Consensus implementation discussion: there are multiple ways to implement this, all of which have pros and cons. I'll list only the few that I deem likely:

Use the hashicorp/raft golang library for leader election & gossip
Use Consul as an external tool; get leader election from Consul. Attempt chatter via key-value store
Use etcd/raft golang library
Embed etcd
Use etcd as an external tool

A discussion of the merits of various approaches follows.

Some considerations

The orchestrator nodes would need to be able to elect a leader.

The orchestrator leader will need to advertise changes to its followers.
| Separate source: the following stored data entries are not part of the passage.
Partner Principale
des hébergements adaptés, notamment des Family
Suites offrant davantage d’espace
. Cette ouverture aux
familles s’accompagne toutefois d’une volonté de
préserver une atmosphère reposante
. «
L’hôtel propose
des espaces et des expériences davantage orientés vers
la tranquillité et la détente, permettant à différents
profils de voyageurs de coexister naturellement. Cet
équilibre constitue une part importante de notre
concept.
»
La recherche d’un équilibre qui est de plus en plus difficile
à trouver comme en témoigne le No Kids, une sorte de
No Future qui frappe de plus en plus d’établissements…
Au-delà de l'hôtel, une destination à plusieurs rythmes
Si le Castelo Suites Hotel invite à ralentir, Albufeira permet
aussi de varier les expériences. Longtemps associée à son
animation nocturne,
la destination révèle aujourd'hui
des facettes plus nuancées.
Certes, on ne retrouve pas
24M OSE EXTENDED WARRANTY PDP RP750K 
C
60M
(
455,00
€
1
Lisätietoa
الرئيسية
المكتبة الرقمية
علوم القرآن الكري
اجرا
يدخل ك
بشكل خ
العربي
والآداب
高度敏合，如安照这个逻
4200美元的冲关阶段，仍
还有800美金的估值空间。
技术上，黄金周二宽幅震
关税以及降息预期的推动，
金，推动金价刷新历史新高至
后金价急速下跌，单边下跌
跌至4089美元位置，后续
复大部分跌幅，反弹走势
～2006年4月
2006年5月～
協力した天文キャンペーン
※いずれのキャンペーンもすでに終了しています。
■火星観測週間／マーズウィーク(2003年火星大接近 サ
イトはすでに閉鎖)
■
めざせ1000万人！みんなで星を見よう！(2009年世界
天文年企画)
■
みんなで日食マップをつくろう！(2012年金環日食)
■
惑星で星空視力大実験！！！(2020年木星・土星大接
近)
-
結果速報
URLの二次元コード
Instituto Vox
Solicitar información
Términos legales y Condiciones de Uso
It is advisable that those advertisements enjoy a quorum consensus, or else they may get lost.

Example for changes that need to be advertised: begin-downtime, begin recovery, register-candidate etc. (see initial comment).

Some perceptions and idle thoughts

I have successfully worked with the hashicorp/raft library while authoring freno. Change advertising can be a bit of a hassle, but otherwise this library supports:

Leader election & checks
Gossip; one may advertise a message to the raft group and confirm that the message was received by a quorum. The message is but a BLOB, and this is where the code hassled a bit for encoding & decoding the messages. No big deal.
Snapshotting (log reduction). Actually the snapshot/load operations are trivial, nil, since we're using a backend database (MySQL/SQLite) anyhow, and all message changes are persisted.
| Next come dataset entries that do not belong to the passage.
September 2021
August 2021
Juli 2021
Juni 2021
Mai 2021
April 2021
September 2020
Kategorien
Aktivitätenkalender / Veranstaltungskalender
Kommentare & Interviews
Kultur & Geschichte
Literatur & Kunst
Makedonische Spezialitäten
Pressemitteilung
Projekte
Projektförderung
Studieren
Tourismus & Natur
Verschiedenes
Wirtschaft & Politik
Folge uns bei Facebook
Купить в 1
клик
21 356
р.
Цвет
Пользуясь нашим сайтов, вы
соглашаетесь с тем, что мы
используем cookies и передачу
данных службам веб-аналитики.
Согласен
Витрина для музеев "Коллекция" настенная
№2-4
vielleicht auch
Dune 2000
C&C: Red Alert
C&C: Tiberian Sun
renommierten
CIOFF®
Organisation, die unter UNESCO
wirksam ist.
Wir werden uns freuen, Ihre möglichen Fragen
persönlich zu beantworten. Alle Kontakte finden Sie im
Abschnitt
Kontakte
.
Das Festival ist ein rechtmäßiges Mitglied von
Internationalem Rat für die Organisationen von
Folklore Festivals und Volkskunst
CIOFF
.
Notable that while Consul uses the hashicorp/raft library, it does not advertise same functionality as a service.

It does serve leader election
There is no direct gossiping. One may write to the key/value store which itself uses gossip and achieves quorum consensus.
- For nodes to advertise changes to each other, they will need to write to K/V on one hand, and watch changes to the K/V on the other hand.
(noting that snapshotting is irrelevant since it is internal to Consul's operation)

Assuming stable leadership, we may change the way we advertise changes as following:

The leader may advertise a change that is "something that has to do with begin-downtime"
- Not as much JSON needs to be encoded into the gossip protocol
The followers will receive that hint; they will contact the leader via orchestrator API to get more information
- But if the leader dies at that time, the change is lost.
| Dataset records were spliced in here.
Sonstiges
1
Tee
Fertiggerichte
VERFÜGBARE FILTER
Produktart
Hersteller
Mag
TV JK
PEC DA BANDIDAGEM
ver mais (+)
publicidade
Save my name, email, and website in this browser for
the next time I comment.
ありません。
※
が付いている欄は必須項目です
K/V-wise, etcd and consul are comparable.

Choosing a leader via raft as external service is not as trivial (that I can see).

The etcd/raft golang library seems to me to be more complicated than the hashicorp/raft one; and I already have experience with hashicorp/raft.

Embedded etcd removes dependency on 3rd party tool; this is nice and appealing.

The hashicorp/raft golang library also requires setting up of a store. If we wish to stick to pure go, this is raft-boltdb. However with sqlite we already give up pure-go and use cgo, so we may endup using the default raft-mdb. Notable that there will be a store file on disk, in addition to our already existing backend DB.

shlomi-noach commented 7 years ago

Further idle thought: it should be easy enough to implement hashicorp/raft's LogStore and StableStore via relational backend. If I'm not mistaken it is almost trivial.

shlomi-noach commented 7 years ago

it should be easy enough to implement hashicorp/raft's LogStore and StableStore via relational backend.

it was: https://github.com/github/orchestrator/blob/972360609961bd66906ed1c604890d60ce827c79/go/raft/rel_store.go

shlomi-noach commented 7 years ago

Since all orchestrator nodes run detection: should this mean all orchestrator nodes run detection hooks?

shlomi-noach commented 7 years ago

tracking ops applied via raft:

[x] begin-downtime (but can be discarded if end of downtime is already in the past)
[x] end-downtime
[ ] ~~begin-maintenance (but can be discarded if end of maintenance is already in the past)~~ Not really needed since upon leader change the maintenance becomes irrelevant and expired anyhow
[ ] ~~end-maintenance~~ Not really needed since upon leader change the maintenance becomes irrelevant and expired anyhow
[x] forget
[x] discover, so that completely new instances can be shared with all orchestrator nodes
- [ ] we may potentially periodically run a full sync of instances discovery from leader to followers. This would either follow a checksum comparison or be blindly imposed. It can be quite the overhead for very large setups, which is why I'd prefer an incremental, comparison based messaging.
[x] submit-pool-instances, user generated info mapping instances to a pool
[x] register-candidate - a user-based instruction to flag instances with promotion rules
[ ] node health (but can be discarded if health declaration timestamp is too old)
[x] Failure detection (so that we can get, if we choose to, a quorum opinion on the state of the failure)
[x] Recovery (so that all nodes have both recovery history as well as the info needed for anti-flapping)
- [x] including recovery step audit
- [x] ack-cluster-recoveries
[x] register-hostname-unresolve
[x] deregister-hostname-unresolve

leeparayno commented 7 years ago

Failure detection (so that we can get, if we choose to, a quorum opinion on the state of the failure)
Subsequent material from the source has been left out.